Structured page parsing data

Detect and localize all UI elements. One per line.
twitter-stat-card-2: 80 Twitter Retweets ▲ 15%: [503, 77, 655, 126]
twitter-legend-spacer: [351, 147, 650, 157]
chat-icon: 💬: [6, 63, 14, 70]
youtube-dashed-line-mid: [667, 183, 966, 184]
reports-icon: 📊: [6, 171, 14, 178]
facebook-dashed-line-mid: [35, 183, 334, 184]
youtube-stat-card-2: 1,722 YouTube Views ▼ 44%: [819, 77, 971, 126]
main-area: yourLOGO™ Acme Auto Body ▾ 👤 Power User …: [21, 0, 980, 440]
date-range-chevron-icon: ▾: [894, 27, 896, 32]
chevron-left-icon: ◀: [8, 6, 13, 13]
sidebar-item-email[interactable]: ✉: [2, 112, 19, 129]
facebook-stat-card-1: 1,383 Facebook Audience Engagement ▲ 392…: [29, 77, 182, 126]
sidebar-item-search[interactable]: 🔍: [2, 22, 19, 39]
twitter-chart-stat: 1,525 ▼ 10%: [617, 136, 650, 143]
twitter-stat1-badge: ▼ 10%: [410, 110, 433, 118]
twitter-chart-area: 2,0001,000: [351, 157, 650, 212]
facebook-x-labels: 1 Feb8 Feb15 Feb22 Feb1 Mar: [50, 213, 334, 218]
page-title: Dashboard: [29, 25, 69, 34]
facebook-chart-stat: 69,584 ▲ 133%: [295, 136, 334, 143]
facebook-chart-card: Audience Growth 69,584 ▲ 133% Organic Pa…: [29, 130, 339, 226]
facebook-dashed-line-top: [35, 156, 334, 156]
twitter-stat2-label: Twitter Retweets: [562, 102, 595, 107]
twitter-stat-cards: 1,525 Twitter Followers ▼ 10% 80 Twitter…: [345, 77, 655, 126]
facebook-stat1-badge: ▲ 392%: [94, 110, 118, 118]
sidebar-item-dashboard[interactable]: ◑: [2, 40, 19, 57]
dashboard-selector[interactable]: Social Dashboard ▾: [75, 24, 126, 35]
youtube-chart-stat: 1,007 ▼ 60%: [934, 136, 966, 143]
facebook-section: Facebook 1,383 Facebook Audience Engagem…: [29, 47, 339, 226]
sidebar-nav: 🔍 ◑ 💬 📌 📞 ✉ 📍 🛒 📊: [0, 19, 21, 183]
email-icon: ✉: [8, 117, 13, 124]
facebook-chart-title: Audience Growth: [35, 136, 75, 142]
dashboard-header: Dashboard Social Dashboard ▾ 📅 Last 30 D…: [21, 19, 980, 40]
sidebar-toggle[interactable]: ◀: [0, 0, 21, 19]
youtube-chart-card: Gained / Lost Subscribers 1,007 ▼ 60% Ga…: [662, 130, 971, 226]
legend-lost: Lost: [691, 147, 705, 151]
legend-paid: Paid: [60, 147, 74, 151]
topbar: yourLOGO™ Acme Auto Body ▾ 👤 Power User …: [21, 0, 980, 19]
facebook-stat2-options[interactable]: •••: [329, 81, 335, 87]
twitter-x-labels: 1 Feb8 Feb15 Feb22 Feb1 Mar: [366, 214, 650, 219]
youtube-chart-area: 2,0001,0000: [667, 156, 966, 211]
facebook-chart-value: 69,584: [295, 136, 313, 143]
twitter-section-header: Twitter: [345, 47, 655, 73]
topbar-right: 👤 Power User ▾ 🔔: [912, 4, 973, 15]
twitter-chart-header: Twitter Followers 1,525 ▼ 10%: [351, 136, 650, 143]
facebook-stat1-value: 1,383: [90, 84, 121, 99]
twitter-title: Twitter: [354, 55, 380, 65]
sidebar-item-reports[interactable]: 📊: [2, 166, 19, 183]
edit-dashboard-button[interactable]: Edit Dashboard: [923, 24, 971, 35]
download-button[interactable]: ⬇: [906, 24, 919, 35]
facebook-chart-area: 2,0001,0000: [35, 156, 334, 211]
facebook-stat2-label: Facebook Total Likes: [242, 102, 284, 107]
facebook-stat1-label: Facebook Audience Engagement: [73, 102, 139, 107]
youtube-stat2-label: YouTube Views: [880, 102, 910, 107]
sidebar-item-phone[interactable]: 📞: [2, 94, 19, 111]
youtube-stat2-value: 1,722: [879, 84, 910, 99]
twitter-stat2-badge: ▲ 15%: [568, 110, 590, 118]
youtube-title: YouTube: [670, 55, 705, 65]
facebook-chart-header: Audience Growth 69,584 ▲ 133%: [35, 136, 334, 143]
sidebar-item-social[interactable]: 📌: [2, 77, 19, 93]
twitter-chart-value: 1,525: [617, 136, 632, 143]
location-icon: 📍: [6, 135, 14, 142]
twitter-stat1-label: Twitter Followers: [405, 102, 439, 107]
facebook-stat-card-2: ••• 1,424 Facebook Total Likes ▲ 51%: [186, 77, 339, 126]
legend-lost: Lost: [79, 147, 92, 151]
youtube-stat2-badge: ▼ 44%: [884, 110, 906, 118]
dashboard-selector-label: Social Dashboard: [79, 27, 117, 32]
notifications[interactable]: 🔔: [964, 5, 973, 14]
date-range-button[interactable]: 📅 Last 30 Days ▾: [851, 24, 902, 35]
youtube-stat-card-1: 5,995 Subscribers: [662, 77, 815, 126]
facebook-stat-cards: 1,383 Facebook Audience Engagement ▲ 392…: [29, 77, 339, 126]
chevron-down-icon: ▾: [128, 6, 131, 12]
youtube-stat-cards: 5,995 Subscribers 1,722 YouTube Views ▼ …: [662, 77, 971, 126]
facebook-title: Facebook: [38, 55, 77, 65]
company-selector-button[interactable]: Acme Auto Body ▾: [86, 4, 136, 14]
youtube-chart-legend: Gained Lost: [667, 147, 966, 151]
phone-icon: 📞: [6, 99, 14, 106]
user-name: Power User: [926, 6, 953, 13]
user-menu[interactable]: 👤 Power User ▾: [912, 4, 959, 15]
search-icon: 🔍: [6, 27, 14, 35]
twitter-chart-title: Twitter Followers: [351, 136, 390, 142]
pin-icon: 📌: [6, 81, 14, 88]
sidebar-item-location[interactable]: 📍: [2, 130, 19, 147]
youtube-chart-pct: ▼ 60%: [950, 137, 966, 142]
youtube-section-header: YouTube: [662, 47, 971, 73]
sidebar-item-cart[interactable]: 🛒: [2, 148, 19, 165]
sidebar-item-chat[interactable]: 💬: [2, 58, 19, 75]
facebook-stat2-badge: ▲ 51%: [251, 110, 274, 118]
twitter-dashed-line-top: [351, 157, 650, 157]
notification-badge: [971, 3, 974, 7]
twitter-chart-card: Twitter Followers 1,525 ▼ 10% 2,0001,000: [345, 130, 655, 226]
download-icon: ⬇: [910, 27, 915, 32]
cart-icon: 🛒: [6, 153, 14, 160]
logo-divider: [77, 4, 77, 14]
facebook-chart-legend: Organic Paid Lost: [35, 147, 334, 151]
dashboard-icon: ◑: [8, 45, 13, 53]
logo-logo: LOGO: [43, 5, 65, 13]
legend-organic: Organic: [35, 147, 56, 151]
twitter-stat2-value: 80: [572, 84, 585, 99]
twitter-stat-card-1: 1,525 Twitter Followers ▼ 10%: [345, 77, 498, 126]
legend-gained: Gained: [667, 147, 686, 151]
--
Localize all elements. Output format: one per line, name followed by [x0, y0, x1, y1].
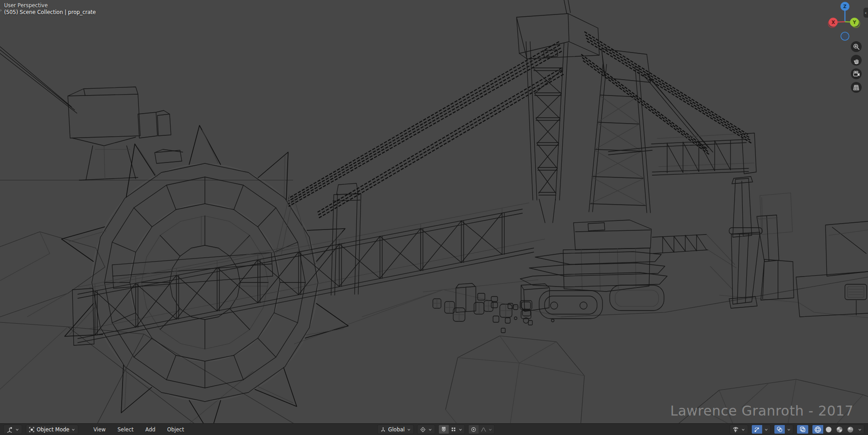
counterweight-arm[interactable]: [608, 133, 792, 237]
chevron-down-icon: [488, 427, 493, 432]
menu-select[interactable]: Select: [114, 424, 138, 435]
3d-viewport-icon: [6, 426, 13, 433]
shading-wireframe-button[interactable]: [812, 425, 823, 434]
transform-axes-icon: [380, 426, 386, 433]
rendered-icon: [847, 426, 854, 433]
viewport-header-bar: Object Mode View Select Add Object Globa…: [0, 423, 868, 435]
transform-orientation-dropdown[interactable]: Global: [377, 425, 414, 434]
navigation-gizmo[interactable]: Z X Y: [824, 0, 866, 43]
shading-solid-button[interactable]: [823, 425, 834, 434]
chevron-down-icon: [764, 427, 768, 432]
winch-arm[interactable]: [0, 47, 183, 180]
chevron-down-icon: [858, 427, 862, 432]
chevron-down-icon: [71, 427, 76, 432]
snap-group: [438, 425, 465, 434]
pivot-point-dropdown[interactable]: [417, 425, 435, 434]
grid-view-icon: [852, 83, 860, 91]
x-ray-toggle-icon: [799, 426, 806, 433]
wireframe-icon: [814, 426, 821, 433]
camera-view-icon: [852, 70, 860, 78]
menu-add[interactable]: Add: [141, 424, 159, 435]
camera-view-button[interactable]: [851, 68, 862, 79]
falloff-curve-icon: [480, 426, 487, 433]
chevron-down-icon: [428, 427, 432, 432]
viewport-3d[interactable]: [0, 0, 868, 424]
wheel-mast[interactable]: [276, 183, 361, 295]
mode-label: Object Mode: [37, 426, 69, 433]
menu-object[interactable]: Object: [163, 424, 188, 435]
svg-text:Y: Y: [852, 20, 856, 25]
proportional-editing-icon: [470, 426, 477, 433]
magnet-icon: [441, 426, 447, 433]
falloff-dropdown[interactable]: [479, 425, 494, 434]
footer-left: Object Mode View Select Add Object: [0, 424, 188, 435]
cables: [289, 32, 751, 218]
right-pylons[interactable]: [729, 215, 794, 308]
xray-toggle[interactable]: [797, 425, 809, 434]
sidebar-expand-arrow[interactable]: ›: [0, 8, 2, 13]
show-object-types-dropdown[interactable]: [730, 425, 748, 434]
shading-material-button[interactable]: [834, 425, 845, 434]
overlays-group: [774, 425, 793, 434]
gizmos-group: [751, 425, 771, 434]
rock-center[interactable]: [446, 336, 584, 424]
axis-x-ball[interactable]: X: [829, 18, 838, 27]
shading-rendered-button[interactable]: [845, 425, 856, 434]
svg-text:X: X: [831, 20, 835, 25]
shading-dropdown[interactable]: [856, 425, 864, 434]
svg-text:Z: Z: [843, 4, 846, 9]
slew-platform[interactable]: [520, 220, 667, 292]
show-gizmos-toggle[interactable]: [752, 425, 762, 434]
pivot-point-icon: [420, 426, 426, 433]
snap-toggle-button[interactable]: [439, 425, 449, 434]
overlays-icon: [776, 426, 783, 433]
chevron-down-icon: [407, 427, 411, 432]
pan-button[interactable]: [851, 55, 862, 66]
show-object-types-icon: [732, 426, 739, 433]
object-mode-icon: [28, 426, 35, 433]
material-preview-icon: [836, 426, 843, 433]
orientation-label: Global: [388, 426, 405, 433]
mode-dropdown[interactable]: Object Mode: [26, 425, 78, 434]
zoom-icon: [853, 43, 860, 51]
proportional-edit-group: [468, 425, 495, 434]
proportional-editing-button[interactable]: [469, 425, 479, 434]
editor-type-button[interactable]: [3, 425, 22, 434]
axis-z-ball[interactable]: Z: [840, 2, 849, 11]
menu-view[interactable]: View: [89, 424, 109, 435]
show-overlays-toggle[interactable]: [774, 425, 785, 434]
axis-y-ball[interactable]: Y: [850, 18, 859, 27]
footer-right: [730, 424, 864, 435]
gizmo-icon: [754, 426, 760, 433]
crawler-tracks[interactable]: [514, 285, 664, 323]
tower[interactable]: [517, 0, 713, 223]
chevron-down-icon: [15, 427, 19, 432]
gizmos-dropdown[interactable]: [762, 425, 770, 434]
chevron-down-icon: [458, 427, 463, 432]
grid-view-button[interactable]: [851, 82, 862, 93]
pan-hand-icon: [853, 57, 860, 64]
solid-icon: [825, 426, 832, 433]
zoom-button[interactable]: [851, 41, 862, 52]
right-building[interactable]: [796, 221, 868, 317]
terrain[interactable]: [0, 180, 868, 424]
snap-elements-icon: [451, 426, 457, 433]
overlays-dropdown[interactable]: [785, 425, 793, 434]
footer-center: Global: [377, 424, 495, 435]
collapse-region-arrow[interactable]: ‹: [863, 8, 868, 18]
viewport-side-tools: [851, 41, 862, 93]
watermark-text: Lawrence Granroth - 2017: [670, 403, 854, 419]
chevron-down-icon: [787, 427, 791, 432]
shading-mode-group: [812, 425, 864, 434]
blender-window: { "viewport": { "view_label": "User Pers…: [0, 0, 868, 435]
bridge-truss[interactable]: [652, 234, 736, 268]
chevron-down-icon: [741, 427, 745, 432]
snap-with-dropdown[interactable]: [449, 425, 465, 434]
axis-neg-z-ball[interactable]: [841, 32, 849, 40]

» **Instructions to follow**
Your response should be the lines of the entries above that include the string "grid".

» **Reply to the exercise**
grid-view-icon: [852, 83, 860, 91]
grid-view-button[interactable]: [851, 82, 862, 93]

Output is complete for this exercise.